The acquisition of Power Finance, a modern credit card program management platform, strengthens Marqeta’s credit capabilities and enhances its leadership in modern card issuing across all card types.

OAKLAND, Calif.--(BUSINESS WIRE)-- Marqeta (NASDAQ: MQ), the global modern card issuing platform, announced today that it has entered into an agreement to acquire credit card program management platform Power Finance, Inc. (“Power”). The deal is expected to close in the first quarter of 2023, subject to the satisfaction of customary closing conditions.

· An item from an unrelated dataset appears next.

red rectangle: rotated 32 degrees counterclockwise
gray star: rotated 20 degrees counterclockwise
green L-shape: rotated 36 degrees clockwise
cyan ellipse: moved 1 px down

“We’re thrilled to welcome the Power team and product to Marqeta. We already see considerable demand for differentiated credit products from companies looking to innovate in this space who are held back by the constraints of legacy technology,” said Simon Khalaf, incoming CEO at Marqeta. “We thoroughly examined possible acquisitions to more quickly establish Marqeta’s leadership in the modern credit space. It became clear to us that Power would strengthen Marqeta’s platform with a best-in-class tech stack for credit card program management.”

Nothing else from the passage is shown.